Published:Monday | January 14, 2019 | 12:00 AM

It would be laughable were it not so serious. That's the only conclusion one could make after inmates of the Fort Augusta Adult Correctional Centre, now housed at South Camp, took to Facebook Live on Sunday night to broadcast allegations of human-rights abuse by prison authorities. This wasn't the first time. Just last week, inmates went on the social-media portal to vent about a fellow prisoner who had stabbed another and posed a security risk to the incarcerated population.

Whether the inmates' claims are credible or not isn't the fundamental matter of concern. What is even more disturbing is that security measures at the women's prison are so appallingly poor that inmates could have easy access to contraband and communicate freely with the outside world.

The national security minister, Dr Horace Chang, must be shaken by the embarrassing state of affairs, but it is emblematic of the dysfunction and rot that attend Jamaica's corrections sector and the urgent need for overhaul.

This is a point on which there is no political divide, as there is overwhelming consensus that Jamaica's prisons, particularly its main maximum-security centres, at Tower Street, Kingston, and Spanish Town, St Catherine, are outdated hovels.

 

Medieval Holding Pens

 

As Arlington Turner, chairman of the Jamaica Federation of Corrections, said candidly last February, "The fact of the matter is that these prisons, Tower Adult Street and St Catherine District prison, cannot be repaired anymore."

But despite the avalanche of evidence, the Jamaican Government, across administrations, has been reticent about, and neglectful of, preserving the rights of inmates and providing the atmosphere and resources for their rehabilitation. For the criticism of Jamaican custodial centres has been that they are little more than medieval holding pens in which society's discards are leashed till their sentences elapse. Thereafter, they are released as misfits, having developed neither the civic values nor skill sets to make them productive members of society.

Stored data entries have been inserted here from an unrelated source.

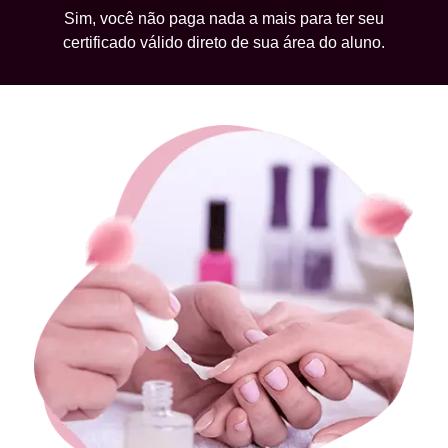
Sim, você não paga nada a mais para ter seu
certificado válido direto de sua área do aluno.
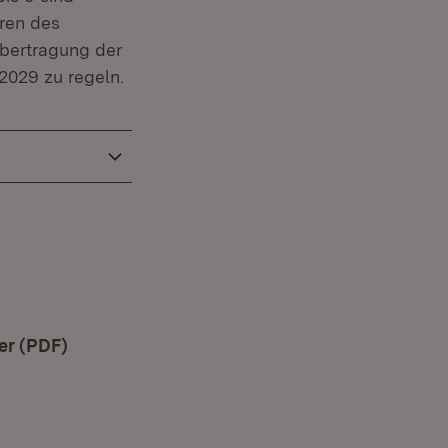
ren des
bertragung der
2029 zu regeln.
n neuem Fenster)
er (PDF)
(Öffnet in neuem Fenster)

Jamaica's recidivism rate hovers somewhere between 25 and 29 per cent, which does not account for ex-convicts who are not arrested or successfully prosecuted for reoffending. Our prison population, generally, has been given short shrift, having been exposed to the penal consequences of incarceration but without the hope of readaptation and reintegration. The result: a bunch of brigands, buccaneers and irredeemables.

 

Funding new prison

 

It is the compelling case for reform that Jamaica's maximum-security prisons represent that demands immediate corrective action. The Holness Government had turned up its nose at the PS25-million offer by then British Prime Minister David Cameron towards construction of a state-of-the-art prison facility at which deportees from Britain would also stay for a short period before transitioning into the wider society.

Perhaps Mr Cameron's pledge was impolitic, a charge that was seized upon by sector groups who were offended by the thought of the former slave owners again placing shackles on the black majority. That might be understandable.

But what is impatient of debate is that whatever the source of funding for a modern prison, twiddling thumbs and kicking the can down the road will only make the project all the more expensive and daunting.

With the Jamaican Government not awash with cash for this multibillion-dollar initiative, Prime Minister Holness might be prodded to take advantage of the only game in town: the Chinese.

Beijing has sought to expand its geopolitical footprint in Latin America and the Caribbean, and has become the primary benefactor of the Jamaican State for major infrastructure works. We suspect that in spite of the hue and cry that will come from critics about the creeping neo-colonial invasion by the Chinese, the Beijing ambassador to Kingston would be open to talks about building out an impressive correctional centre of which Jamaicans could be proud. Foreign Minister Kamina Johnson Smith might even now be penning the invitation for dinner.